Mother India. L’un des plus grands succès des années 1950, Mother India de Mehboob Khan narre l’histoire d’une mère de famille pauvre, et de son combat pour offrir une vie décente à ses enfants face à l’adversité, et à un usurier peu scrupuleux. Récit en deux époques, le film est une fresque grandiose dépeignant l’Inde en pleine transition, entre tradition et modernité. Avec à son casting les plus grandes stars de l’époque (Nargis, Sunil Dutt, Raaj Kumar, Rajendra Kumar), Mother India ou Les Bracelets d’or en français sera le premier film indien nommé aux Oscars dans la catégorie meilleur film étranger, et reste un incontournable pour tout cinéphile voulant se plonger dans l’histoire du pays.

Devdas. Devdas narre la romance impossible entre deux personnages issus de milieux opposés, mais dont l’amour outrepassera les différences. Sorte de Roméo et Juliette revisité par l’écrivain Sarat Chandra Chatterjee en 1917, ce récit extrêmement populaire a depuis fait l’objet de seize adaptations sur les grands écrans, autant par Bollywood que par les autres pôles de cinéma indien.
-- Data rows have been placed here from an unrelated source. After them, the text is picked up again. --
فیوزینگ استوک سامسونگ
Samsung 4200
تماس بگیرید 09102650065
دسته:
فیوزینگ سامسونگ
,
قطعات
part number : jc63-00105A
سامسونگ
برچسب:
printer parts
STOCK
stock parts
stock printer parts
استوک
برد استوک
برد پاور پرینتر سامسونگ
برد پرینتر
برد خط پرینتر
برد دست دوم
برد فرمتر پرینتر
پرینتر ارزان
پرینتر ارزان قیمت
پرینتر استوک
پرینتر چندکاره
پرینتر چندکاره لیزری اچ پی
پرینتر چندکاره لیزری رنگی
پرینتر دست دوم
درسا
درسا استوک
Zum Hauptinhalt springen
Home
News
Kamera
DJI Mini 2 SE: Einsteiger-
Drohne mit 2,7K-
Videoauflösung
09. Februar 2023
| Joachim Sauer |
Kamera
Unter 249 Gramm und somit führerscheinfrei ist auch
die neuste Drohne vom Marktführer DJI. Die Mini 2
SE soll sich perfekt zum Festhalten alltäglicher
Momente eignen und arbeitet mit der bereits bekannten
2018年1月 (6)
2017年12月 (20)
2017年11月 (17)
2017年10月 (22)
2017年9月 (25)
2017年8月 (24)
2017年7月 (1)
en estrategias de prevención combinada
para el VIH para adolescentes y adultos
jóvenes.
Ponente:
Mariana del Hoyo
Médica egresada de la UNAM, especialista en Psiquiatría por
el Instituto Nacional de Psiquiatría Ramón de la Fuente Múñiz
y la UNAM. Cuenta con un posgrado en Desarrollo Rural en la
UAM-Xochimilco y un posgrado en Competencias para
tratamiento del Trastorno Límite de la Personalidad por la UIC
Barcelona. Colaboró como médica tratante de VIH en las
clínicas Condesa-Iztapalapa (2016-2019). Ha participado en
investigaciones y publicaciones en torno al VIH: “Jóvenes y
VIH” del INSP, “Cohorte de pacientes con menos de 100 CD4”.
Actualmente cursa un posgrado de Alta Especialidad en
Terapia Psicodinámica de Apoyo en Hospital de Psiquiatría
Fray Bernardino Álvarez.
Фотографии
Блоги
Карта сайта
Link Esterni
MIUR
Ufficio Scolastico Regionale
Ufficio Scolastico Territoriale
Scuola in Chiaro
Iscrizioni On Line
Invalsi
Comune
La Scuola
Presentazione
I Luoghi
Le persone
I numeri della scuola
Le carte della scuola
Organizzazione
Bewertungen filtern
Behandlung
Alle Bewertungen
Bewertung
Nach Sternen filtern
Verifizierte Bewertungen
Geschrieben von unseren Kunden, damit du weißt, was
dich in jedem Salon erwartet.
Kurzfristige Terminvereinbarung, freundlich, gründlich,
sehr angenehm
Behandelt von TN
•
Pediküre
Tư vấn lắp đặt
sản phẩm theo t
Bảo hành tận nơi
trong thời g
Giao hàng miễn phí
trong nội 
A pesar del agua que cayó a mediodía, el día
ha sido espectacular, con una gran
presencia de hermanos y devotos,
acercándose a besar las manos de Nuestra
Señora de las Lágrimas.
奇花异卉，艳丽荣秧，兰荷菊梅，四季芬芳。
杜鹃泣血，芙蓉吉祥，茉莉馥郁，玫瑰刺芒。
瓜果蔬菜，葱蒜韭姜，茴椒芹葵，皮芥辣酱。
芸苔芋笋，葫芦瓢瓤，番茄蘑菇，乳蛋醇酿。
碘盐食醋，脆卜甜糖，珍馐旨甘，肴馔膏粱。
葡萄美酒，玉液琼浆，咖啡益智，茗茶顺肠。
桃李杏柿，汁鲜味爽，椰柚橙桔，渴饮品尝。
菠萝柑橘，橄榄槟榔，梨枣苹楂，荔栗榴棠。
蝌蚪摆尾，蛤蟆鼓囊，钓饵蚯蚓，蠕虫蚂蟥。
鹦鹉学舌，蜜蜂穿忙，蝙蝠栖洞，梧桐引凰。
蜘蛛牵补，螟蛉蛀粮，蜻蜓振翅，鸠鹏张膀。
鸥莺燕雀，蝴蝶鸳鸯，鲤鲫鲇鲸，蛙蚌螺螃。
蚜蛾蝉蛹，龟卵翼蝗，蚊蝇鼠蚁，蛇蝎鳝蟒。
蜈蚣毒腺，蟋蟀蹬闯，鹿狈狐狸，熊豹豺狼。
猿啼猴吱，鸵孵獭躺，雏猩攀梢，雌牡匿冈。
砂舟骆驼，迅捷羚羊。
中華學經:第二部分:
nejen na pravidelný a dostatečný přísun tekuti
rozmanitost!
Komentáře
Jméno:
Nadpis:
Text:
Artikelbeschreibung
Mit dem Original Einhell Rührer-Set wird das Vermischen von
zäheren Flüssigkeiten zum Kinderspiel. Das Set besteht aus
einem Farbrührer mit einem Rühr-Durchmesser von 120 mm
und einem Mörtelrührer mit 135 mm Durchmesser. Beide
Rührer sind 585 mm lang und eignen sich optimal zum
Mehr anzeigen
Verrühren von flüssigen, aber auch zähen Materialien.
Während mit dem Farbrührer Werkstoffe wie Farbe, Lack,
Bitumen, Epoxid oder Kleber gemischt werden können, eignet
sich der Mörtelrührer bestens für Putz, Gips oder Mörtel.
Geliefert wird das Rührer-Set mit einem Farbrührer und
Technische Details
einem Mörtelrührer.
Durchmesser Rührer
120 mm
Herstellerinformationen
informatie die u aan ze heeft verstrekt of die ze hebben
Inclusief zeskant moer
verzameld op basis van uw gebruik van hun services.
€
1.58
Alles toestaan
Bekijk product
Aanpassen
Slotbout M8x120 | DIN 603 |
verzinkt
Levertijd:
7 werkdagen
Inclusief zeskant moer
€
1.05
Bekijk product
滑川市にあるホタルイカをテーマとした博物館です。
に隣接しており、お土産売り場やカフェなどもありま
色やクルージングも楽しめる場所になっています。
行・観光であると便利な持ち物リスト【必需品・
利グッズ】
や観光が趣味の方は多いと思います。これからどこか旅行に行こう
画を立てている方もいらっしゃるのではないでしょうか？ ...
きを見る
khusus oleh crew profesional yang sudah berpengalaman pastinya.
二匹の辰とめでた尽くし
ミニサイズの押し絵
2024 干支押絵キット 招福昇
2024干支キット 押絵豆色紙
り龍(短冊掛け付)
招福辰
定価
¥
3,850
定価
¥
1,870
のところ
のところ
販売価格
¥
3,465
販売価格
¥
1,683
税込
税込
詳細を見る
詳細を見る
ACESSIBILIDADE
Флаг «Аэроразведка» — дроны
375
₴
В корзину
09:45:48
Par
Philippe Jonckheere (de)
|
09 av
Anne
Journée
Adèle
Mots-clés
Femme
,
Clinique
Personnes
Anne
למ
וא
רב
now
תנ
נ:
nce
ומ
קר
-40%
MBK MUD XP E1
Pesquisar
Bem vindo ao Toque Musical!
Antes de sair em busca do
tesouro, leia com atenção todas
La plus connue de ces adaptations est celle de Sanjay Leela Bhansali, réalisée en 2002, avec les superstars Shah Rukh Khan et Aishwarya Rai au casting. L’un des films les plus rentables de la décennie, il a fortement contribué à la diffusion de la culture Bollywood en France, où il a comptabilisé plus de 100 000 entrées.

Gangs of Wasseypur. Dans une petite ville minière de l’État de Jharkhand, deux clans s’affrontent pour le contrôle des richesses de la région. Drame mafieux s’étalant sur plusieurs générations, ce film en deux parties du cinéaste Anurag Kashyap a été présenté à la Quinzaine des réalisateurs du Festival de Cannes en 2012. Amateurs de cinéma de gangsters, vous ne pourrez pas passer à côté de cette saga captivante, parfois teintée d’humour lorsque les acteurs singent le cinéma bollywoodien classique, reprenant certaines répliques que seuls les connaisseurs pourront repérer.

RRR. Avec La Légende de Bahubali, le réalisateur S.S. Rajamouli a su s’imposer comme l’homme de tous les records. RRR, son dernier film sorti en 2022, ne déroge pas à la règle. Production la plus chère de tous les temps, cette vision romancée de la jeunesse de deux révolutionnaires célèbres est devenue en quelques mois l’un des plus gros succès de l’histoire du cinéma indien, grâce à sa sortie multilingue. Le film est un véritable festival de scènes rocambolesques, tout en étant accessible à toutes et tous. Son récit teinté de rébellion vis-à-vis de l’autorité coloniale le rend très actuel, et la relation de conflit fraternel qui s’installe entre les deux superstars Ram Charan et N.T. Rama Rao Jr., les deux protagonistes principaux du film, fera pâlir les meilleurs buddy movies hollywoodiens. Un must pour vous faire votre avis sur le cinéma indien moderne, pas forcément subtil mais toujours grandiose.